Exercise directions -
Copy exactly, beginning with the line holding "with standard hand" and ending with the final line of the data beneath this task; copy nothing else, and leave out every picture.

Data for this exercise -
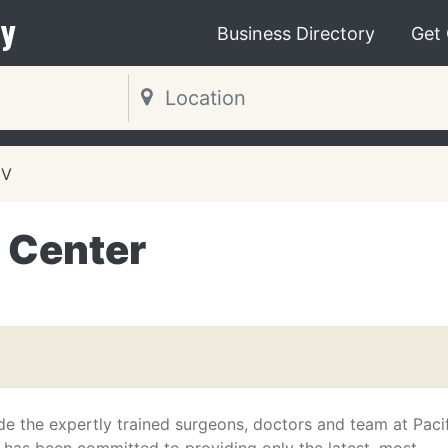
y
Business Directory
Get
NV
e Center
de the expertly trained surgeons, doctors and team at Paci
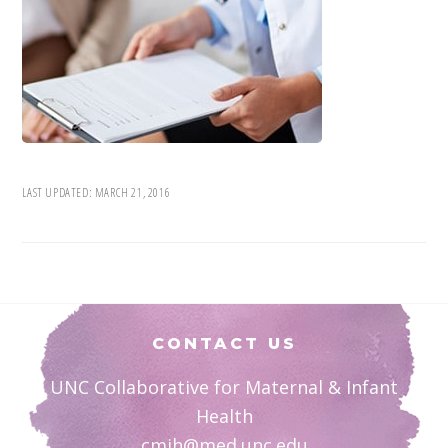
LAST UPDATED:
MARCH 21, 2016
Footer
CONTACT US
UNC Collaborative for Maternal & Infant
Health
cmih@med.unc.edu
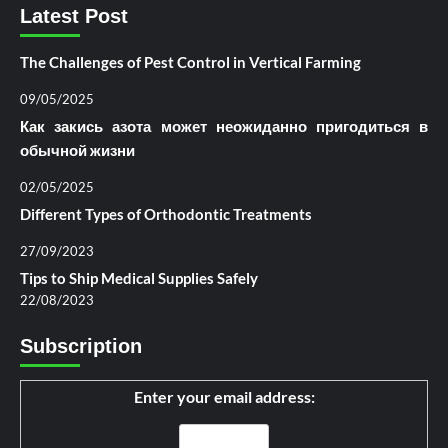
Latest Post
The Challenges of Pest Control in Vertical Farming
09/05/2025
Как закись азота может неожиданно пригодиться в
обычной жизни
02/05/2025
Different Types of Orthodontic Treatments
27/09/2023
Tips to Ship Medical Supplies Safely
22/08/2023
Subscription
Enter your email address:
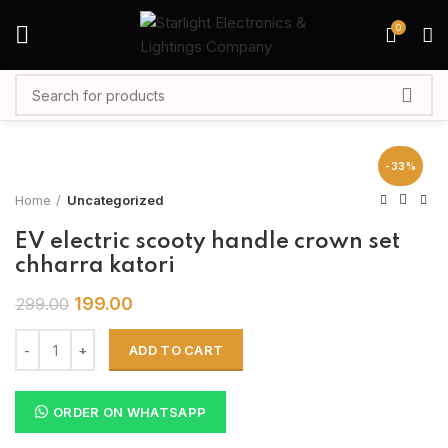
0
-33%
Home
Uncategorized
EV electric scooty handle crown set
chharra katori
199.00
299.00
ADD TO CART
ORDER ON WHATSAPP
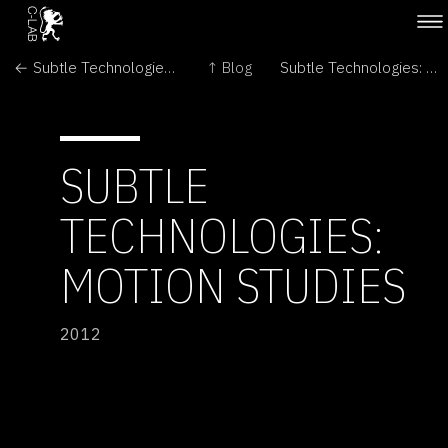
← Subtle Technologies: Broadvision: the art & science of looking
↑ Blog
Subtle Technologies: Poster Exhibition - Common Ground →
SUBTLE
TECHNOLOGIES:
MOTION STUDIES
2012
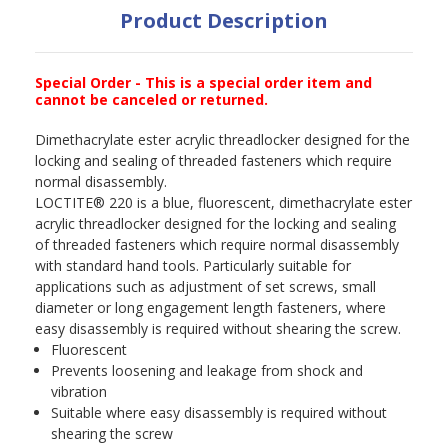
Product Description
Special Order - This is a special order item and
cannot be canceled or returned.
Dimethacrylate ester acrylic threadlocker designed for the
locking and sealing of threaded fasteners which require
normal disassembly.
LOCTITE® 220 is a blue, fluorescent, dimethacrylate ester
acrylic threadlocker designed for the locking and sealing
of threaded fasteners which require normal disassembly
with standard hand tools. Particularly suitable for
applications such as adjustment of set screws, small
diameter or long engagement length fasteners, where
easy disassembly is required without shearing the screw.
Fluorescent
Prevents loosening and leakage from shock and
vibration
Suitable where easy disassembly is required without
shearing the screw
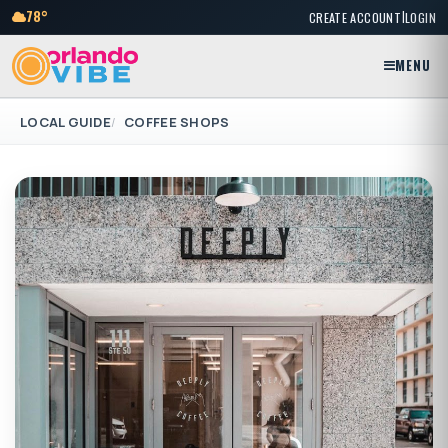
|
78°
CREATE ACCOUNT
LOGIN
MENU
LOCAL GUIDE
COFFEE SHOPS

Solution below -
with standard hand tools. Particularly suitable for
applications such as adjustment of set screws, small
diameter or long engagement length fasteners, where
easy disassembly is required without shearing the screw.
Fluorescent
Prevents loosening and leakage from shock and
vibration
Suitable where easy disassembly is required without
shearing the screw
|
78°
CREATE ACCOUNT
LOGIN
MENU
LOCAL GUIDE
COFFEE SHOPS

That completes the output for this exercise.